Carmichael holds the distinction of scoring the first touchdown in AFL history, a 59-yard pass reception from Frank Tripucka for the Denver Broncos against the Boston Patriots on September 9, 1960.

==Early life==
Carmichael prepped at Gardena High School.

==College career==
Following a three-year enlistment in the Marine Corps - he also played for the El Toro Marines, gaining about 1,000 yards in each of two years at the El Toro Marine Air Corps Station - Carmichael played one year of college football at Santa Ana Junior College. At Santa Ana, he rushed for 1,110 yards with 19 TDs to earn Little All-American honors and was on a Junior Rose Bowl squad. Carmichael then played at the University of Southern California (USC). As a Trojan, he was a three-year letter winner (1950-51-52), leading the team in rushing as a sophomore and in kick returns as a senior. At USC he scored the winning touchdown in the 1953 Rose Bowl against Wisconsin. Carmichael caught a third quarter pass from back-up quarterback Rudy Bukich to win the game, 7–0.

==Professional career==
Carmichael played for the Green Bay Packers of the National Football League between 1953 and 1958; then he was with the Denver Broncos of the American Football League in 1960 and 1961. He twice led pro football in kick off return yards. He scored the first touchdown in American Football League history, a 59-yard pass reception from Frank Tripucka for the Broncos against the Boston Patriots on September 9, 1960. He also has the tenth longest play in NFL history, a 106-yard kick off return for touchdown, at the time an NFL record held until 2007. When he retired, Carmichael was the NFL's all-time leader in kickoff return yardage.

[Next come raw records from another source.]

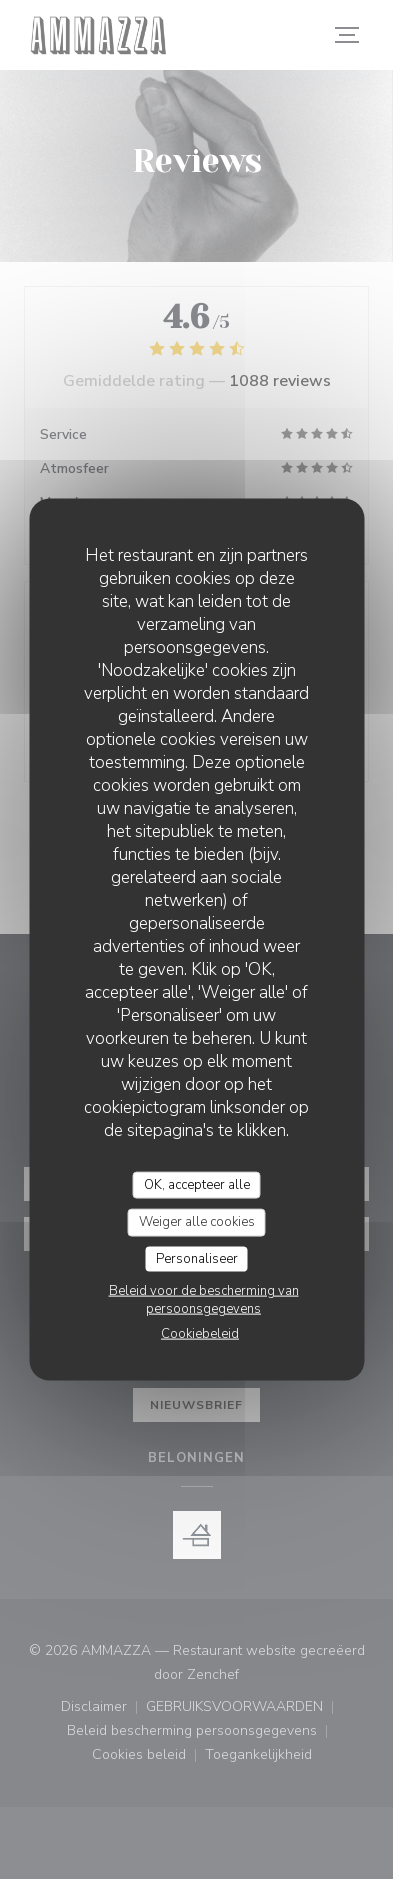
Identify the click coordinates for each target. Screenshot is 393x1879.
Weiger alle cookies (197, 1222)
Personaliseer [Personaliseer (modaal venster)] (197, 1258)
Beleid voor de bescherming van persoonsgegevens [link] (204, 1300)
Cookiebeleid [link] (200, 1334)
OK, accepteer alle (197, 1184)
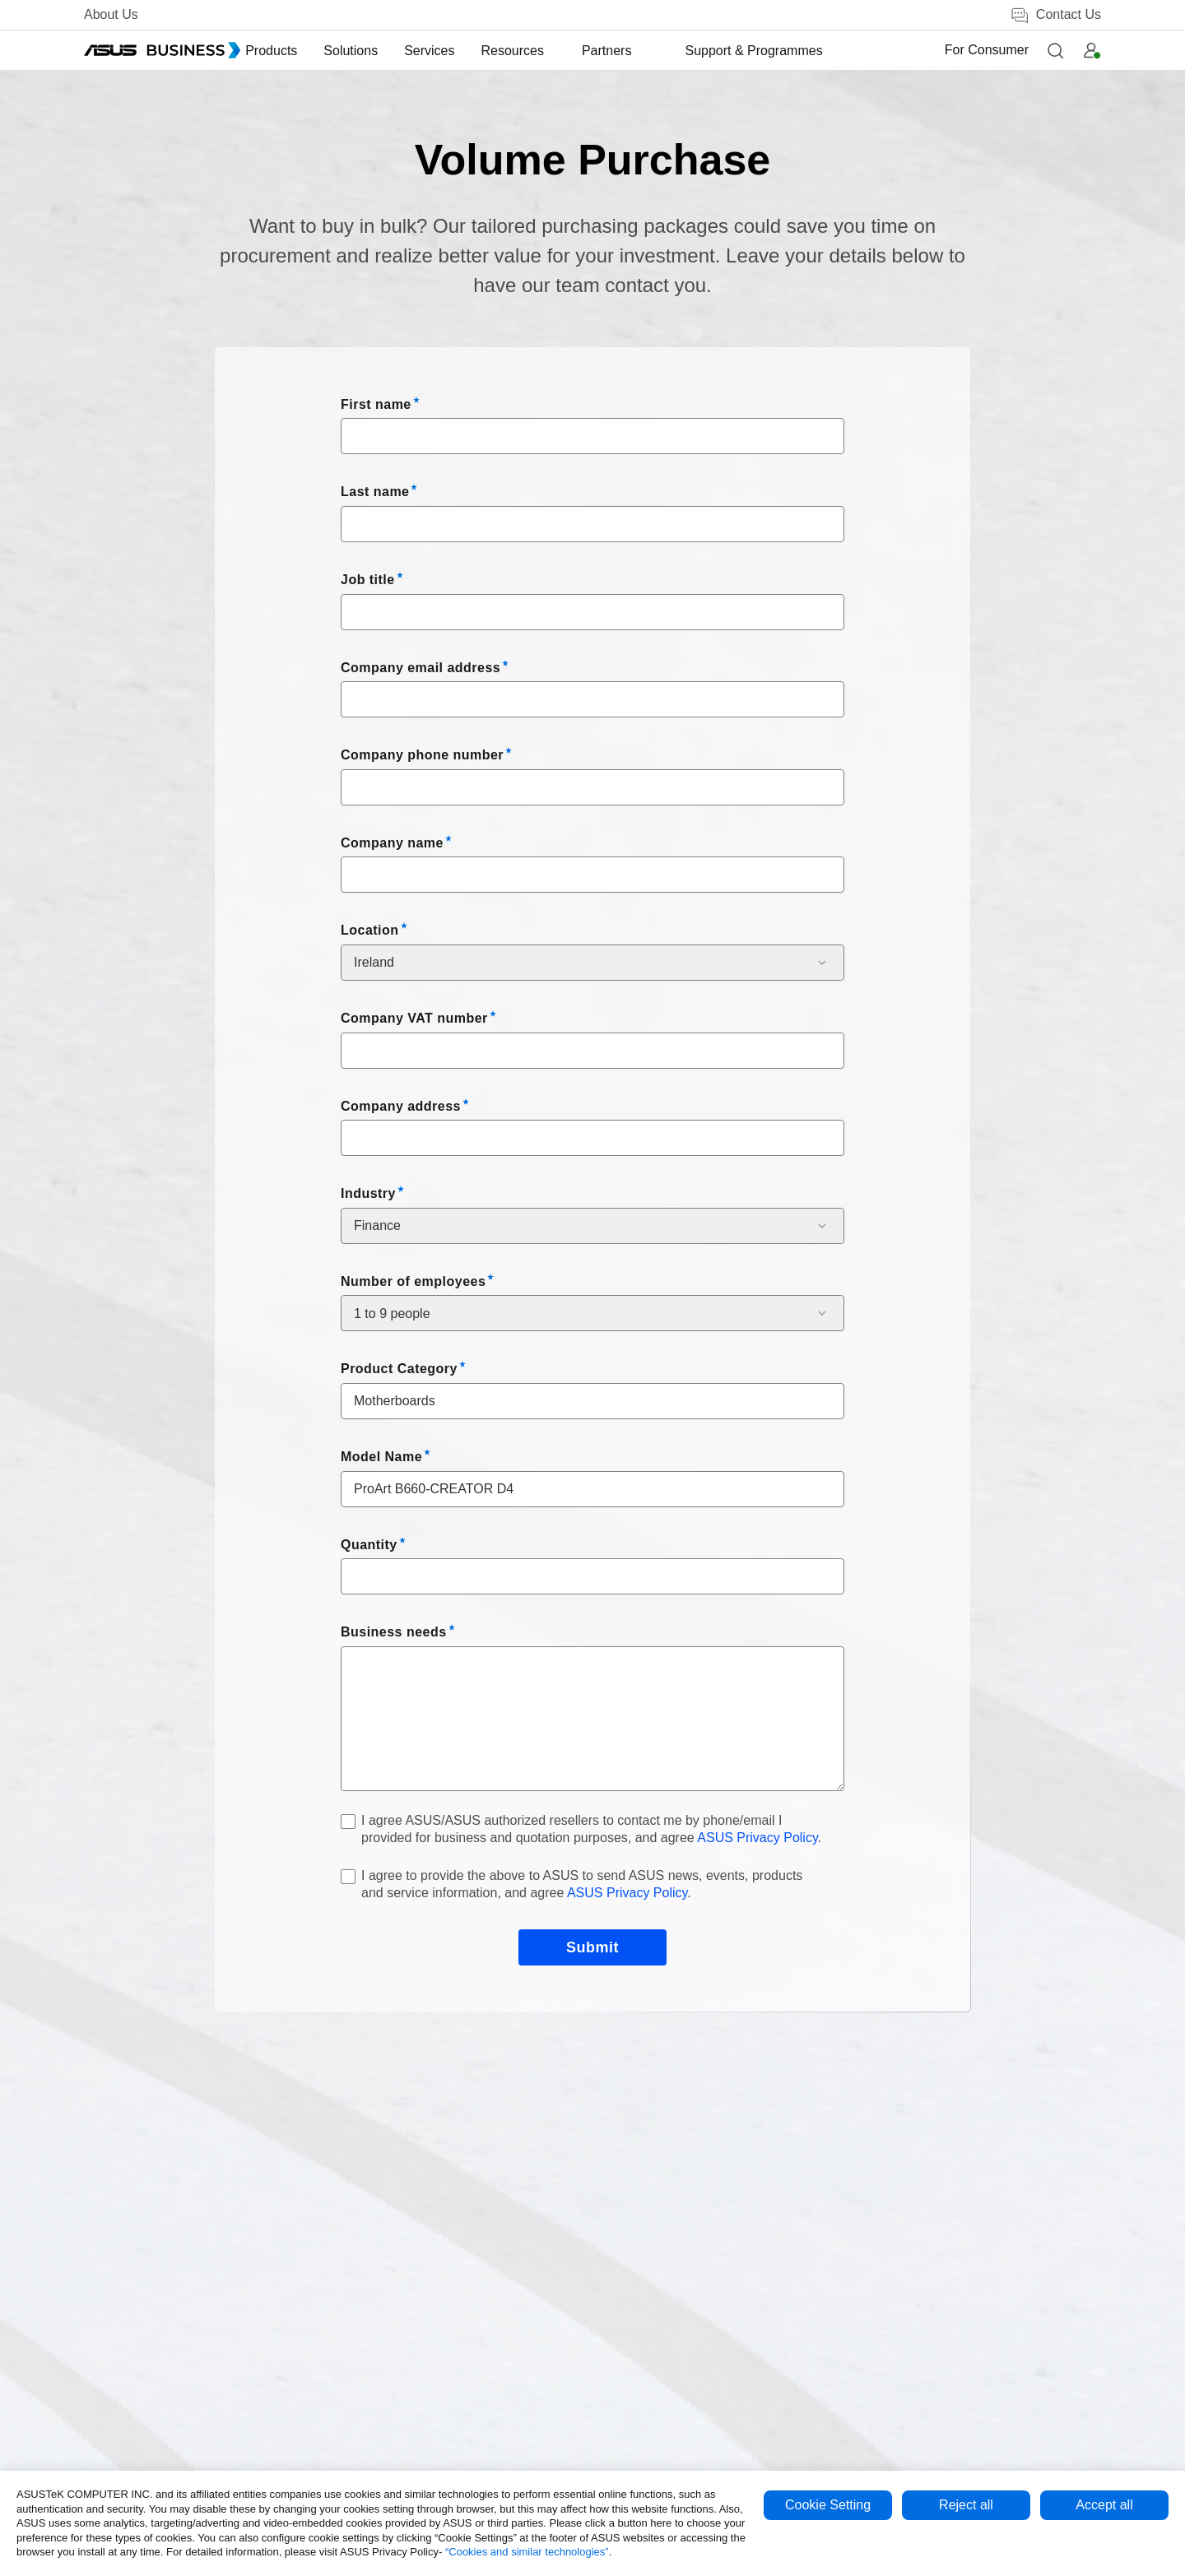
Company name (392, 843)
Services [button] (464, 51)
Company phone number (422, 755)
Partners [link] (629, 51)
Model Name (381, 1457)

Following his playing career, Carmichael was inducted into the Green Bay Packers, Santa Ana College, All-Services and Orange County Halls of Fame.

==Stunt double==
Carmichael was a stuntman in more than 50 films, including Jim Thorpe – All-American (1951) for Burt Lancaster (1951), Saturday's Hero (1951), All-American (1953), Pork Chop Hill (1959), It Started with a Kiss (1959), The Big Operator, Elmer Gantry (1960), one of the doubles for Kirk Douglas in Spartacus (1960), Birdman of Alcatraz (1962), Son of Flubber (1962), How the West was Won (1962), and the TV show Rawhide.

==Family==
Carmichael married Jan and they had three children Chris, Pam, and Stacy. He lived in Orange County working in the pool-cleaning and automobile businesses before moving to Palm Desert to sell real estate in 1984. After Jan died, Al married Barbara Durkee. Al died on September 7, 2019, in Palm Desert, California. At the time of his death, Al was survived by his wife, Barbara Durkee; two daughters, Pam and Stacy, from his marriage to Jan Carmichael; and two stepsons, Darin and Bruce Durkee.